Spain’s Old-Fashioned Stock Exchange Will Get an Electronic Face Lift

From Reuters

Spain’s stock exchanges will soon be transformed from a creaking system dating to the Napoleonic era into a modern electronic marketplace.

Luis Carlos Croissier, chairman of the newly created National Securities Commission, says the changes will be more profound than the so-called “Big Bang” that revolutionized London’s financial markets in 1986.

“Our ‘Big Bang,’ if we compare it with its point of departure, will be a much bigger transformation than what the United Kingdom experienced,” he said.

“With the liberalization of international capital markets, a bourse can only survive if it is competitive,” he said. “Bad settlement and low liquidity will make trading migrate to more competitive exchanges.”

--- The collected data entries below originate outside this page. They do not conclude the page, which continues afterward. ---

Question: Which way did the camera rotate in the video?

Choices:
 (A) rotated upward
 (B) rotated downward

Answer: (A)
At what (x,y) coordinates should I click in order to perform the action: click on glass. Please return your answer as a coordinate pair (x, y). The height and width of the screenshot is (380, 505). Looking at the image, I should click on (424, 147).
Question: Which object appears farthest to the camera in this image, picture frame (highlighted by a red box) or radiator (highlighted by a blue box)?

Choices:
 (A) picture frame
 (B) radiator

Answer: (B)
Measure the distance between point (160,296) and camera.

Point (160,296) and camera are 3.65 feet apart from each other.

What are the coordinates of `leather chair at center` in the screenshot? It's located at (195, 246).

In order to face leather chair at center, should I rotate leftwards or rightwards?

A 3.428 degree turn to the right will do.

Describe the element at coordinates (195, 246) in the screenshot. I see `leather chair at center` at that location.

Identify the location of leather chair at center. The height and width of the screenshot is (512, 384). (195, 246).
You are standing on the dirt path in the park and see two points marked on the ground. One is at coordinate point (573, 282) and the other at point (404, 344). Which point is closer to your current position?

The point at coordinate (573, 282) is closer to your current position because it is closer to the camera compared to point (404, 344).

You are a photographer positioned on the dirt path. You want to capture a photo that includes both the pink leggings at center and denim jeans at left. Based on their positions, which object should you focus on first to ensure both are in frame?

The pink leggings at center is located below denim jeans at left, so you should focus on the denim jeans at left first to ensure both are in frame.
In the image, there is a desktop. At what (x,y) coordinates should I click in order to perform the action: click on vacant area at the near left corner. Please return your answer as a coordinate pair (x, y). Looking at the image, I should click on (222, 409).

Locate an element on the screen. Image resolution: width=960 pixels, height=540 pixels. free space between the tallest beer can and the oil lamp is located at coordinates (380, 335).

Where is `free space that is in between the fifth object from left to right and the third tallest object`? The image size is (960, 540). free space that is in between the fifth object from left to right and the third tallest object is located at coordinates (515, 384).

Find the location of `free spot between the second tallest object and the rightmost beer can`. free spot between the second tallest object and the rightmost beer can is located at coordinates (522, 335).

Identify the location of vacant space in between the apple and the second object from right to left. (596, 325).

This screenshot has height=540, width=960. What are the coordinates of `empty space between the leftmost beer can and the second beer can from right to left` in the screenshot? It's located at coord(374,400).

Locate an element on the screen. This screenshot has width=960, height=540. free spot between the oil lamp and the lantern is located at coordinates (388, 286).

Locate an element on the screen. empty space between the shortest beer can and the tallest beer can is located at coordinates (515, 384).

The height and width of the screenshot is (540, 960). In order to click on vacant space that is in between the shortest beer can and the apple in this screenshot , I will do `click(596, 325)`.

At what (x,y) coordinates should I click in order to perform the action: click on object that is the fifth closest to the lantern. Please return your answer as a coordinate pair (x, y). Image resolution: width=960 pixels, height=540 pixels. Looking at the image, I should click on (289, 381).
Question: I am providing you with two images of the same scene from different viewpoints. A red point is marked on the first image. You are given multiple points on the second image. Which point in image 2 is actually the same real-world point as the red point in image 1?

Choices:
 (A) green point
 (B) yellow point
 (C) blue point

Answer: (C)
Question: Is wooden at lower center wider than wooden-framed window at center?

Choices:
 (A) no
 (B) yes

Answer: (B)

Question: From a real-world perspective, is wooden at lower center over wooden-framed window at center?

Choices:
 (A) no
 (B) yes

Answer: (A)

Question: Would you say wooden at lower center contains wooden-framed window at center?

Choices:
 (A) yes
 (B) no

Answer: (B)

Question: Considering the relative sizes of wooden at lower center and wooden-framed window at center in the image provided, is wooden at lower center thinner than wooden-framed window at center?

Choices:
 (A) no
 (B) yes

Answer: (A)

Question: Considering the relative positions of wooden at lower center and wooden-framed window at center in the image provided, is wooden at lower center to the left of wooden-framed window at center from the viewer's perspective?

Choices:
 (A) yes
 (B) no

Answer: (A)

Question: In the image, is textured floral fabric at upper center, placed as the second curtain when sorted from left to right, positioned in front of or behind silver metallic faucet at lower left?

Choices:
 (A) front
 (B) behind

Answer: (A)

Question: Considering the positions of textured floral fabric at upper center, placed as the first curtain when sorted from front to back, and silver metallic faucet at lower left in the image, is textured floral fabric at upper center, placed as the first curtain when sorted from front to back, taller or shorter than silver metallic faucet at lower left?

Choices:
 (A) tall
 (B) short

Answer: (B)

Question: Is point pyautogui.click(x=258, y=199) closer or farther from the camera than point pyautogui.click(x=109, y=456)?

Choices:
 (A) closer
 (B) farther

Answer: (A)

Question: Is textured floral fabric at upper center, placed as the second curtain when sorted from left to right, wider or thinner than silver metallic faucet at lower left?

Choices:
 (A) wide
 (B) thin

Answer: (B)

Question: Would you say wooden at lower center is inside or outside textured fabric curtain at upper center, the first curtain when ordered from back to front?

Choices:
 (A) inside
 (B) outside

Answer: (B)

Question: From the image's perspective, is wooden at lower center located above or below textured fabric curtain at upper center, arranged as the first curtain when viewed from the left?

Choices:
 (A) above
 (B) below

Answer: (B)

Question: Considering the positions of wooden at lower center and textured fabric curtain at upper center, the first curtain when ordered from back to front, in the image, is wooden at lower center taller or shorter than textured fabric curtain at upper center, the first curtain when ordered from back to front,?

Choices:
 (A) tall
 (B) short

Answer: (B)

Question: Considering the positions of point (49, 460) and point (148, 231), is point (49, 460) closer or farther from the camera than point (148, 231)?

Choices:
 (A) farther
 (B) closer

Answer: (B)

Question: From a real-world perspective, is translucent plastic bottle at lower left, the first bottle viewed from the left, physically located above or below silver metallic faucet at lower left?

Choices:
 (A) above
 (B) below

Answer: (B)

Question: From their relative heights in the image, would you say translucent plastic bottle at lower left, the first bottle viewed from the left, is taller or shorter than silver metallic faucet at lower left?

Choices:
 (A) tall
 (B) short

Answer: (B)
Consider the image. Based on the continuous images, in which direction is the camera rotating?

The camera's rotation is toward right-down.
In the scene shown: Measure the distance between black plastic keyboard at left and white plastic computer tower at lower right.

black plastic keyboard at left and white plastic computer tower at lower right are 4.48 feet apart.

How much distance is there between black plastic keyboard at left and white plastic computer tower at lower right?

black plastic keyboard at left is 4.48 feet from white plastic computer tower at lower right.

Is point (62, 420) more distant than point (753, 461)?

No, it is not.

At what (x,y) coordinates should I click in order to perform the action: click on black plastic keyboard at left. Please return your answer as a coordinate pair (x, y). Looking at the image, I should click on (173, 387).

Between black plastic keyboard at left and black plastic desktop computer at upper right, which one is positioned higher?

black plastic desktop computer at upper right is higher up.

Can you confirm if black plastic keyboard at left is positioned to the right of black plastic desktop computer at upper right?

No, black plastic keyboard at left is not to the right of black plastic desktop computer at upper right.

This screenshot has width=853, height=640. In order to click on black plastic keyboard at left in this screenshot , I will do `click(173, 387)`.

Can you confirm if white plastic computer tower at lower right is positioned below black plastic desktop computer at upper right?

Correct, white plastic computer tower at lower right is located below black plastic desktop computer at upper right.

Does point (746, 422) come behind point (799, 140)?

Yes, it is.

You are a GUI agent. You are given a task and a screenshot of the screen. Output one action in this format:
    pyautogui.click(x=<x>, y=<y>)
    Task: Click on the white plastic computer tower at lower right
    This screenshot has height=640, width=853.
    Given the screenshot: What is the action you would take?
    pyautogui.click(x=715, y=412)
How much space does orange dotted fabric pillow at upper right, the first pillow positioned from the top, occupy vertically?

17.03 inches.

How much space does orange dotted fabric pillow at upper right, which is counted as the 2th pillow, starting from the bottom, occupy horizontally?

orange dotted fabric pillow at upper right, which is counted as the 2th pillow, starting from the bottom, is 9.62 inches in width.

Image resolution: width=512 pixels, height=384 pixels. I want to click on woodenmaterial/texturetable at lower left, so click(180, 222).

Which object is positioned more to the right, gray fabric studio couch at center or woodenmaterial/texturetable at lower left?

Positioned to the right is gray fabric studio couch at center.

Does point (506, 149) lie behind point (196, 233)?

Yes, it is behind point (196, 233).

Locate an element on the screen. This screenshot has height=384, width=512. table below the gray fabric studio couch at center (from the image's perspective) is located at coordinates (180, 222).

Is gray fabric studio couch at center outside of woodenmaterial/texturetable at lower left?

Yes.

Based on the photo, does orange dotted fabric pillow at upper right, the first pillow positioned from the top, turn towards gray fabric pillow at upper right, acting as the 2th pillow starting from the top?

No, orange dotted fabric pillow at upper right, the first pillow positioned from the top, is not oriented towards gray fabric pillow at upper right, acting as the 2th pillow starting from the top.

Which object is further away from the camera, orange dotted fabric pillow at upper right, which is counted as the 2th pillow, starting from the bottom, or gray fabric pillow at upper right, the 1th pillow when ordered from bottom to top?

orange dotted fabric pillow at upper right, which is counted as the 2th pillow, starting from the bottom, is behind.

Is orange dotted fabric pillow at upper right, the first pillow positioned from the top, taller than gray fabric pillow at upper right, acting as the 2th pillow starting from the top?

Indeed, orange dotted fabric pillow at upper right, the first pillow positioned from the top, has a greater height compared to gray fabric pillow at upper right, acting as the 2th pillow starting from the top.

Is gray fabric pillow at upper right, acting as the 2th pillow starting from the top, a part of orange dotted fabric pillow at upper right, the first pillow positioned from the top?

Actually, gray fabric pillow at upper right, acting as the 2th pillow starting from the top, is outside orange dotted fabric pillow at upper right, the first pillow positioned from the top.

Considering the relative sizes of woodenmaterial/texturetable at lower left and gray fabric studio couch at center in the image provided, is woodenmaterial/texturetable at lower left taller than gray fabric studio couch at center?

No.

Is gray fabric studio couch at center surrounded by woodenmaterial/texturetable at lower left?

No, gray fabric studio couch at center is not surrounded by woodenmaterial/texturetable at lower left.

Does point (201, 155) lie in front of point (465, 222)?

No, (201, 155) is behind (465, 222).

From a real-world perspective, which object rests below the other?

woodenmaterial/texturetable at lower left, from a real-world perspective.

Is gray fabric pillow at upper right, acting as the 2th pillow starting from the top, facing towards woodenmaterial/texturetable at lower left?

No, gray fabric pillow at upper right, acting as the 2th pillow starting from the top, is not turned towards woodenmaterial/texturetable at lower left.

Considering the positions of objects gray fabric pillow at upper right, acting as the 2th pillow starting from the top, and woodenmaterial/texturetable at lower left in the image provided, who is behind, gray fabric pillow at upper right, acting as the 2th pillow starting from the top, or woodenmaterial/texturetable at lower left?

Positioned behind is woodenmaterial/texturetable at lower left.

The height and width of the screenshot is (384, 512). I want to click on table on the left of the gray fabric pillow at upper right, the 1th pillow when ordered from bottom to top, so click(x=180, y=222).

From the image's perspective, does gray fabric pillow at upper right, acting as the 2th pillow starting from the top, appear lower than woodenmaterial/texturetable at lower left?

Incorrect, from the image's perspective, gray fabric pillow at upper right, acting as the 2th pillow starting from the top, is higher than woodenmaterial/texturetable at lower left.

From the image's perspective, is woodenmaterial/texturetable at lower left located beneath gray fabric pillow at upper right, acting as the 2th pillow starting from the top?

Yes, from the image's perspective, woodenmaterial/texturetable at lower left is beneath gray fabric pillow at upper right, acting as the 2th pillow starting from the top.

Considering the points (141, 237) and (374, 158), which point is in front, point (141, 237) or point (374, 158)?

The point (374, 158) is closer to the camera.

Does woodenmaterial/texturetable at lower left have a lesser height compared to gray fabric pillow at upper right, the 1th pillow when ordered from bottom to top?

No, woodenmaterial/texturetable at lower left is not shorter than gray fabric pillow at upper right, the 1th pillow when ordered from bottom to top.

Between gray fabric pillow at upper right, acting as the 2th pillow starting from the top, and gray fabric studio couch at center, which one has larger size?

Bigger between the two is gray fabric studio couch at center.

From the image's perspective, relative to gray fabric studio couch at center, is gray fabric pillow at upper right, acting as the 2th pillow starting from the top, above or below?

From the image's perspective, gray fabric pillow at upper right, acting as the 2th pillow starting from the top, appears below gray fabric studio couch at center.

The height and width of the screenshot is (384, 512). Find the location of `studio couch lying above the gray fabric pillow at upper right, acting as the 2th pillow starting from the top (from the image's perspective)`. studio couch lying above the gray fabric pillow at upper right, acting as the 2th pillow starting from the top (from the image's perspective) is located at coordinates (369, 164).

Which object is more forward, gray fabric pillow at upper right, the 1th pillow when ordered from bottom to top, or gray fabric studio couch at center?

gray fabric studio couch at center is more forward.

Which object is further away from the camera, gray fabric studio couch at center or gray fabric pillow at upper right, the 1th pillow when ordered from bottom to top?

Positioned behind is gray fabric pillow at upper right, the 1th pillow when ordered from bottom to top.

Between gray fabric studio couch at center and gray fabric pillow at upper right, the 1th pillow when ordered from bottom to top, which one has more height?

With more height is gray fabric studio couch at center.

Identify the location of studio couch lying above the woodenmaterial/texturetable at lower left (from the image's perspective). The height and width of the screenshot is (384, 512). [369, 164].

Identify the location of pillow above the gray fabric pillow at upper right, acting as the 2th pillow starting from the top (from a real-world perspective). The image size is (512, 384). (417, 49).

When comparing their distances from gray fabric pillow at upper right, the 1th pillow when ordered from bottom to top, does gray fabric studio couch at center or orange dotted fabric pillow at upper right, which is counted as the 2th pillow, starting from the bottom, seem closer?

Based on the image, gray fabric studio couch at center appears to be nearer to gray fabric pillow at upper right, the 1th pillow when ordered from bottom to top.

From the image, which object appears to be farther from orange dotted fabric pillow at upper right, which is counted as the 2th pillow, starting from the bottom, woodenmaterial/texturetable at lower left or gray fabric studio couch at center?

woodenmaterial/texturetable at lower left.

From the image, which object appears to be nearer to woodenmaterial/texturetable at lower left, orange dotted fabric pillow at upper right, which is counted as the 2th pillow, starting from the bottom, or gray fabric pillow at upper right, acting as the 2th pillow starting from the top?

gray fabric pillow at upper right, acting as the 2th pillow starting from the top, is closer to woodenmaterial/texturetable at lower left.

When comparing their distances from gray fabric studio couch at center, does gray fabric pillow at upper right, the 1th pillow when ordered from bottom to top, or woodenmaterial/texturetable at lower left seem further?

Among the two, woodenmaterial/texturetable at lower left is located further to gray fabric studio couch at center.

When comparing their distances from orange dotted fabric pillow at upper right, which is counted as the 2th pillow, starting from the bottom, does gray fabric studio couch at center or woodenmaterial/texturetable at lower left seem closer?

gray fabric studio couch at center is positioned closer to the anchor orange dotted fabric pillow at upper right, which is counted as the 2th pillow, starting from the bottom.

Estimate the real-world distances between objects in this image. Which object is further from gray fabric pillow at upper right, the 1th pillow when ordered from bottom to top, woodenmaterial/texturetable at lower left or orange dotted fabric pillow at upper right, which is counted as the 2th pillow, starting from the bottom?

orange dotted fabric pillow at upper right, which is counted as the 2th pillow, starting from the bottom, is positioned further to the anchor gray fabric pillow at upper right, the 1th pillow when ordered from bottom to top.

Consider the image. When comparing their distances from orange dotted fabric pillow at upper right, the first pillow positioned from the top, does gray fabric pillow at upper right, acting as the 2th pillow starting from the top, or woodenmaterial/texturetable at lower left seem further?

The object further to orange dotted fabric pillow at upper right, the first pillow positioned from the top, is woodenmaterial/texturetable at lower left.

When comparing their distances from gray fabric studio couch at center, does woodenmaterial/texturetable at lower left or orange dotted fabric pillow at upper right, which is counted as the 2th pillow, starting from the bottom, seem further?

Telecommunications utility Telefonica de Espana, Spain’s largest company with listings in London, New York and Tokyo, is sometimes more heavily traded abroad than at home, brokers say.

“London’s Big Bang has been an inspiration, but we have not adopted a similar model,” Croissier said.

Under the reform, Spain’s four open-outcry markets in Madrid, Barcelona, Bilbao and Valencia will be replaced this year by a continuously traded electronic market based on the Computer Automated Trading System (CATS) developed by the Toronto Stock Exchange in Canada.

Spain’s stockbrokers have enjoyed exclusive rights as intermediaries in all share transactions but will lose this monopoly at the end of July, Croissier said.


They will have to choose between grouping together to form brokerage companies, which cannot deal on their own accounts, or dealing companies, which can.

Continuous trading through the CATS system will already be in operation for a number of stocks by the time the stockbrokers lose their monopoly.

“The aim is to have all stocks continuously traded . . . but it took Paris 2 years,” Croissier said. “We are seeking the most transparent market possible where the system of price-fixing is clear and transparent and where forms of conduct are regulated where conflicts of interest arise.”

Insider trading is not illegal in Spain and many local stockbrokers say it is widespread on domestic markets.

The weakness of Spain’s antiquated bourse structure was exposed during the global stock crash of 1987. Many investors could not get out of the market when prices plunged because of a chronic lack of liquidity.

Croissier said the new Spanish market would be different in two key respects from London’s post-Big Bang exchange.

“The London market is based on market makers, while our market will be based on an auction system,” he said.

Dealers will be allowed to take positions in the market, which Spanish brokers are now forbidden to do, but they would not determine prices by constantly making markets in stocks as in Britain, Croissier said.


The other key difference would be that the markets would be regulated by the state-appointed Securities Commission. There will be no self-regulation as in Britain.

The commission is to spend the coming months drawing up rules to determine capital requirements for brokerage and dealing companies and to regulate the disclosure of large share purchases, Croissier said.

He added that he hoped a new clearing and settlement house could be set up by July, to be owned by commercial and savings banks and by the dealing and brokerage companies.